++++ Records to process ++++
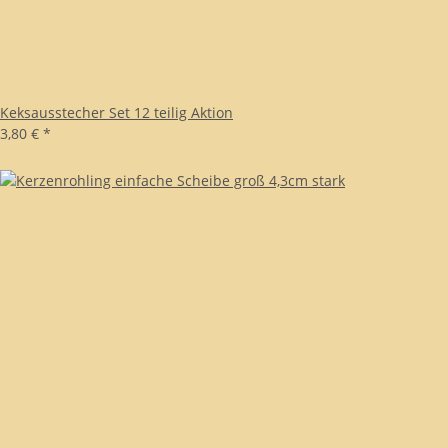
Keksausstecher Set 12 teilig Aktion
3,80 €
*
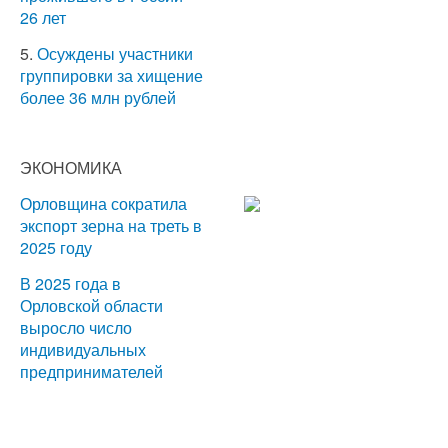
26 лет
5.
Осуждены участники
группировки за хищение
более 36 млн рублей
ЭКОНОМИКА
Орловщина сократила
экспорт зерна на треть в
2025 году
В 2025 года в
Орловской области
выросло число
индивидуальных
предпринимателей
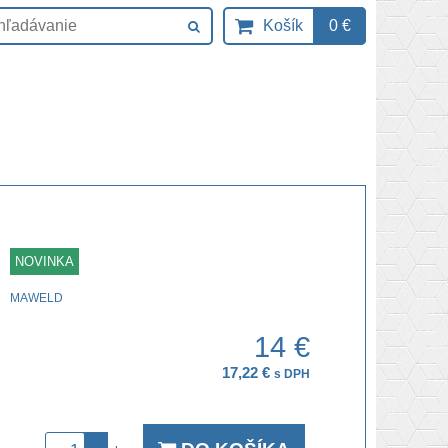
Košík
0 €
NOVINKA
MAWELD
14 €
17,22 €
s DPH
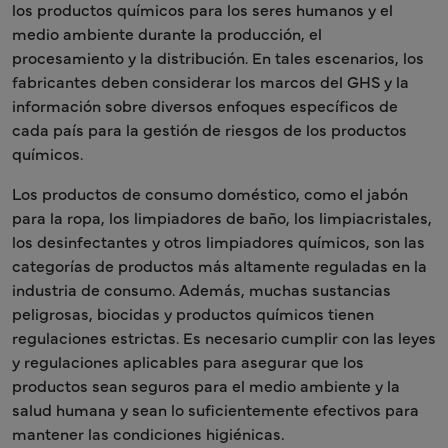
los productos químicos para los seres humanos y el
medio ambiente durante la producción, el
procesamiento y la distribución. En tales escenarios, los
fabricantes deben considerar los marcos del GHS y la
información sobre diversos enfoques específicos de
cada país para la gestión de riesgos de los productos
químicos.
Los productos de consumo doméstico, como el jabón
para la ropa, los limpiadores de baño, los limpiacristales,
los desinfectantes y otros limpiadores químicos, son las
categorías de productos más altamente reguladas en la
industria de consumo. Además, muchas sustancias
peligrosas, biocidas y productos químicos tienen
regulaciones estrictas. Es necesario cumplir con las leyes
y regulaciones aplicables para asegurar que los
productos sean seguros para el medio ambiente y la
salud humana y sean lo suficientemente efectivos para
mantener las condiciones higiénicas.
++++
Transcribe all records verbatim, no pictures.

Keksausstecher Set 12 teilig Aktion
3,80 €
*
26 лет
5.
Осуждены участники
группировки за хищение
более 36 млн рублей
ЭКОНОМИКА
Орловщина сократила
экспорт зерна на треть в
2025 году
В 2025 года в
Орловской области
выросло число
индивидуальных
предпринимателей
Košík
0 €
NOVINKA
MAWELD
14 €
17,22 €
s DPH
los productos químicos para los seres humanos y el
medio ambiente durante la producción, el
procesamiento y la distribución. En tales escenarios, los
fabricantes deben considerar los marcos del GHS y la
información sobre diversos enfoques específicos de
cada país para la gestión de riesgos de los productos
químicos.
Los productos de consumo doméstico, como el jabón
para la ropa, los limpiadores de baño, los limpiacristales,
los desinfectantes y otros limpiadores químicos, son las
categorías de productos más altamente reguladas en la
industria de consumo. Además, muchas sustancias
peligrosas, biocidas y productos químicos tienen
regulaciones estrictas. Es necesario cumplir con las leyes
y regulaciones aplicables para asegurar que los
productos sean seguros para el medio ambiente y la
salud humana y sean lo suficientemente efectivos para
mantener las condiciones higiénicas.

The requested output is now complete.